START MATERIAL SUPPLIED
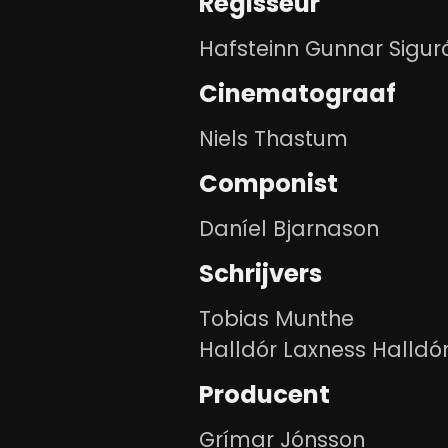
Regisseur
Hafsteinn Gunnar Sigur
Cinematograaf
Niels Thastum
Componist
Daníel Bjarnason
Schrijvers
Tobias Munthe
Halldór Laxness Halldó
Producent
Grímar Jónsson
END MATERIAL SUPPLIED
START MATERIAL SUPPLIED
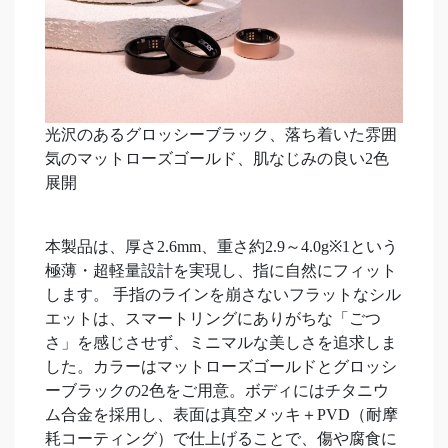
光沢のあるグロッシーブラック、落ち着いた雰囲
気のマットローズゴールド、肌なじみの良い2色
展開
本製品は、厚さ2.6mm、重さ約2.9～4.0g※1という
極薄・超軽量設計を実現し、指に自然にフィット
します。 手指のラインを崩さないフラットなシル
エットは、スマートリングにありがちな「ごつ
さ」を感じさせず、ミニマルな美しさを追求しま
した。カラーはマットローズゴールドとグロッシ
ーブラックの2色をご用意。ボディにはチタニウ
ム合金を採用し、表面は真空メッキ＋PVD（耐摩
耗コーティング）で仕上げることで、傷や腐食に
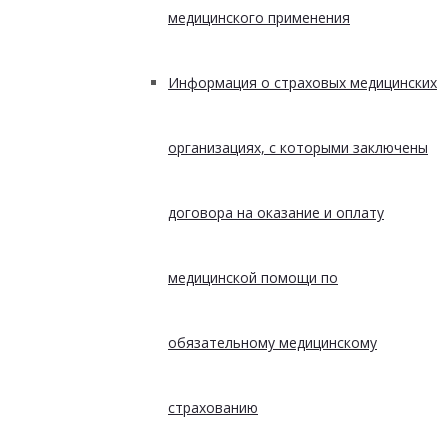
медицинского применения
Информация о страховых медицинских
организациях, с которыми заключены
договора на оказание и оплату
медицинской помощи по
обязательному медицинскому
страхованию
END MATERIAL SUPPLIED
TASK DETAILS:
Reproduce the data above exactly, but only from the line containing "極薄・超軽量設計を実現し、指に自然にフィット" through the line containing "Информация о страховых медицинских"; skip the pictures.

OUTPUT OF THE EXERCISE:
極薄・超軽量設計を実現し、指に自然にフィット
します。 手指のラインを崩さないフラットなシル
エットは、スマートリングにありがちな「ごつ
さ」を感じさせず、ミニマルな美しさを追求しま
した。カラーはマットローズゴールドとグロッシ
ーブラックの2色をご用意。ボディにはチタニウ
ム合金を採用し、表面は真空メッキ＋PVD（耐摩
耗コーティング）で仕上げることで、傷や腐食に
медицинского применения
Информация о страховых медицинских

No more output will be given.